-- Opening Marker --

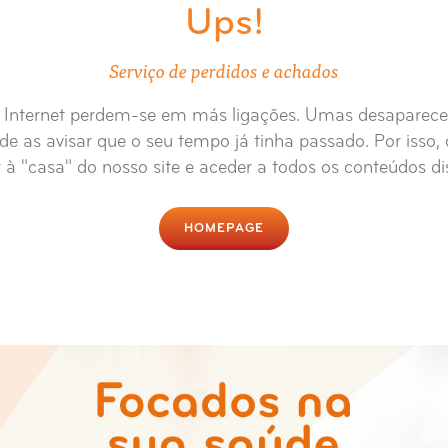
Ups!
Serviço de perdidos e achados
de Internet perdem-se em más ligações. Umas desaparec
e as avisar que o seu tempo já tinha passado. Por isso,
 à "casa" do nosso site e aceder a todos os conteúdos di
HOMEPAGE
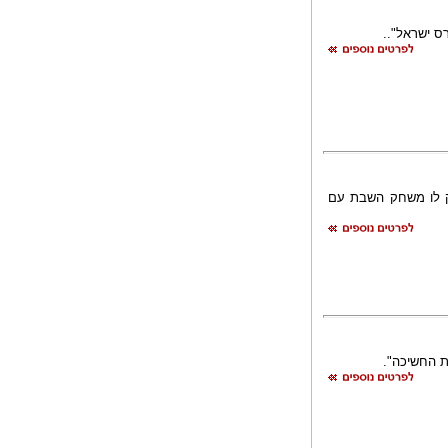
ס ישראל"..
ק לו משחק השבת עם
ת החשיכה".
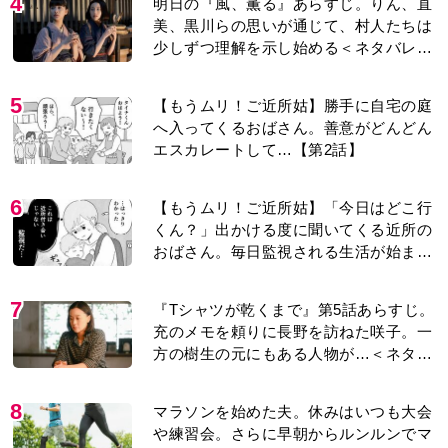
4
明日の『風、薫る』あらすじ。りん、直
美、黒川らの思いが通じて、村人たちは
少しずつ理解を示し始める＜ネタバレあ
り＞
5
【もうムリ！ご近所姑】勝手に自宅の庭
へ入ってくるおばさん。善意がどんどん
エスカレートして…【第2話】
6
【もうムリ！ご近所姑】「今日はどこ行
くん？」出かける度に聞いてくる近所の
おばさん。毎日監視される生活が始ま
り…【第1話】
7
『Tシャツが乾くまで』第5話あらすじ。
充のメモを頼りに長野を訪ねた咲子。一
方の樹生の元にもある人物が…＜ネタバ
レあり＞
8
マラソンを始めた夫。休みはいつも大会
や練習会。さらに早朝からルンルンでマ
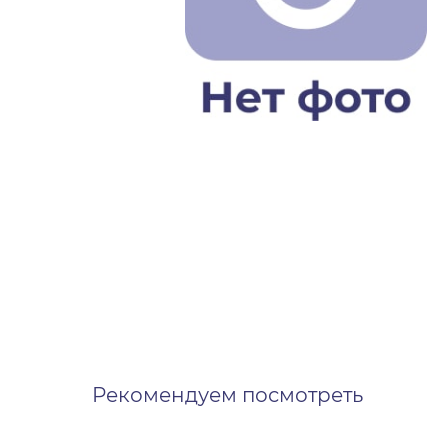
Рекомендуем посмотреть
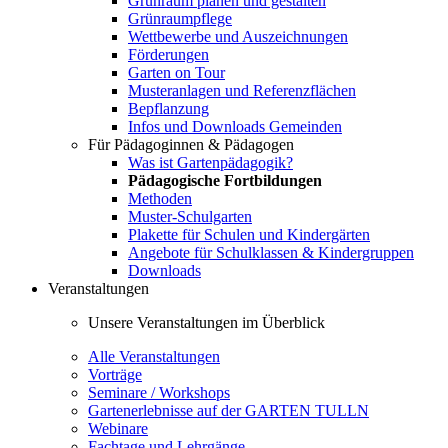
Grünraum planen und gestalten
Grünraumpflege
Wettbewerbe und Auszeichnungen
Förderungen
Garten on Tour
Musteranlagen und Referenzflächen
Bepflanzung
Infos und Downloads Gemeinden
Für Pädagoginnen & Pädagogen
Was ist Gartenpädagogik?
Pädagogische Fortbildungen
Methoden
Muster-Schulgarten
Plakette für Schulen und Kindergärten
Angebote für Schulklassen & Kindergruppen
Downloads
Veranstaltungen
Unsere Veranstaltungen im Überblick
Alle Veranstaltungen
Vorträge
Seminare / Workshops
Gartenerlebnisse auf der GARTEN TULLN
Webinare
Fachtage und Lehrgänge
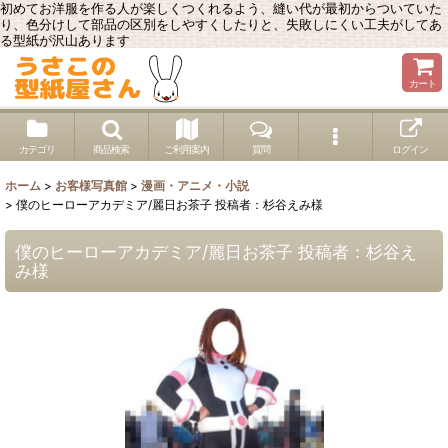
初めてお洋服を作る人が楽しくつくれるよう、縫い代が最初からついていた
り、色分けして部品の区別をしやすくしたりと、失敗しにくい工夫がしてあ
る型紙が沢山あります
カート
カテゴリ
商品検索
ご利用案内
質問
ログイン
ホーム
>
お客様写真館
>
漫画・アニメ・小説
>
僕のヒーローアカデミア/麗日お茶子 投稿者：杉谷えみ様
僕のヒーローアカデミア/麗日お茶子 投稿者：杉谷え
み様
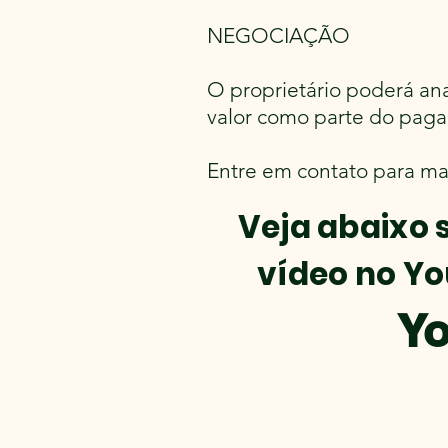
NEGOCIAÇÃO
O proprietário poderá an
valor como parte do pagam
Entre em contato para ma
Veja abaixo 
vídeo no Yo
Y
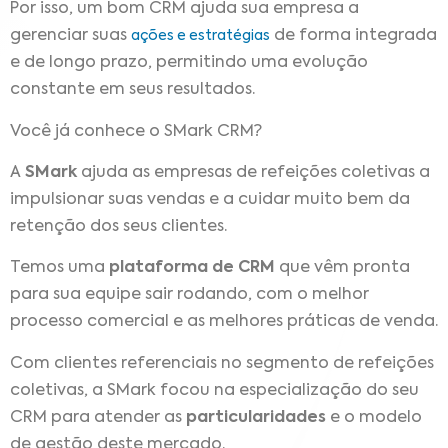
Por isso, um bom CRM ajuda sua empresa a
gerenciar suas
de forma integrada
ações e estratégias
e de longo prazo, permitindo uma evolução
constante em seus resultados.
Você já conhece o SMark CRM?
A
SMark
ajuda as empresas de refeições coletivas a
impulsionar suas vendas e a cuidar muito bem da
retenção dos seus clientes.
Temos uma
plataforma de CRM
que vêm pronta
para sua equipe sair rodando, com o melhor
processo comercial e as melhores práticas de venda.
Com clientes referenciais no segmento de refeições
coletivas, a SMark focou na especialização do seu
CRM para atender as
particularidades
e o modelo
de gestão deste mercado.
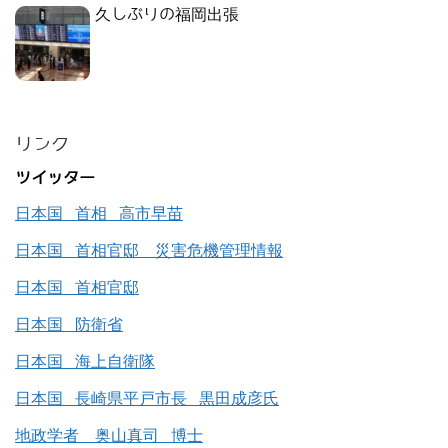
久しぶりの福岡出張
リンク
ツイッター
日本国 首相 高市早苗
日本国 首相官邸 災害危機管理情報
日本国 首相官邸
日本国 防衛省
日本国 海上自衛隊
日本国 長崎県平戸市長 黒田成彦氏
地政学者 奥山真司 博士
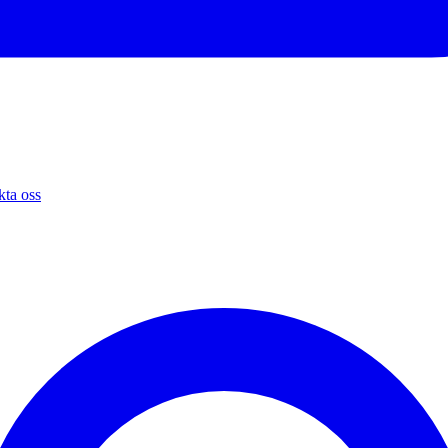
ta oss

-- Closing Marker --

What needs to be done: Reproduce only the lines between the line with "os conteúdos di" and the final line of the records, both included, so that the copy matches them exactly and contains no pictures.

Response area:
 à "casa" do nosso site e aceder a todos os conteúdos di
HOMEPAGE
ס ישראל"..
ק לו משחק השבת עם
ת החשיכה".
4
明日の『風、薫る』あらすじ。りん、直
美、黒川らの思いが通じて、村人たちは
少しずつ理解を示し始める＜ネタバレあ
り＞
5
【もうムリ！ご近所姑】勝手に自宅の庭
へ入ってくるおばさん。善意がどんどん
エスカレートして…【第2話】
6
【もうムリ！ご近所姑】「今日はどこ行
くん？」出かける度に聞いてくる近所の
おばさん。毎日監視される生活が始ま
り…【第1話】
7
『Tシャツが乾くまで』第5話あらすじ。
充のメモを頼りに長野を訪ねた咲子。一
方の樹生の元にもある人物が…＜ネタバ
レあり＞
8
マラソンを始めた夫。休みはいつも大会
や練習会。さらに早朝からルンルンでマ
Рекомендуем посмотреть
Grünraum planen und gestalten
Grünraumpflege
Wettbewerbe und Auszeichnungen
Förderungen
Garten on Tour
Musteranlagen und Referenzflächen
Bepflanzung
Infos und Downloads Gemeinden
Für Pädagoginnen & Pädagogen
Was ist Gartenpädagogik?
Pädagogische Fortbildungen
Methoden
Muster-Schulgarten
Plakette für Schulen und Kindergärten
Angebote für Schulklassen & Kindergruppen
Downloads
Veranstaltungen
Unsere Veranstaltungen im Überblick
Alle Veranstaltungen
Vorträge
Seminare / Workshops
Gartenerlebnisse auf der GARTEN TULLN
Webinare
Fachtage und Lehrgänge
初めてお洋服を作る人が楽しくつくれるよう、縫い代が最初からついていた
り、色分けして部品の区別をしやすくしたりと、失敗しにくい工夫がしてあ
る型紙が沢山あります
カート
カテゴリ
商品検索
ご利用案内
質問
ログイン
ホーム
>
お客様写真館
>
漫画・アニメ・小説
>
僕のヒーローアカデミア/麗日お茶子 投稿者：杉谷えみ様
僕のヒーローアカデミア/麗日お茶子 投稿者：杉谷え
み様
NEGOCIAÇÃO
O proprietário poderá an
valor como parte do pagam
Entre em contato para ma
Veja abaixo 
vídeo no Yo
Y
Por isso, um bom CRM ajuda sua empresa a
gerenciar suas
de forma integrada
ações e estratégias
e de longo prazo, permitindo uma evolução
constante em seus resultados.
Você já conhece o SMark CRM?
A
SMark
ajuda as empresas de refeições coletivas a
impulsionar suas vendas e a cuidar muito bem da
retenção dos seus clientes.
Temos uma
plataforma de CRM
que vêm pronta
para sua equipe sair rodando, com o melhor
processo comercial e as melhores práticas de venda.
Com clientes referenciais no segmento de refeições
coletivas, a SMark focou na especialização do seu
CRM para atender as
particularidades
e o modelo
de gestão deste mercado.
久しぶりの福岡出張
リンク
ツイッター
日本国 首相 高市早苗
日本国 首相官邸 災害危機管理情報
日本国 首相官邸
日本国 防衛省
日本国 海上自衛隊
日本国 長崎県平戸市長 黒田成彦氏
地政学者 奥山真司 博士
ta oss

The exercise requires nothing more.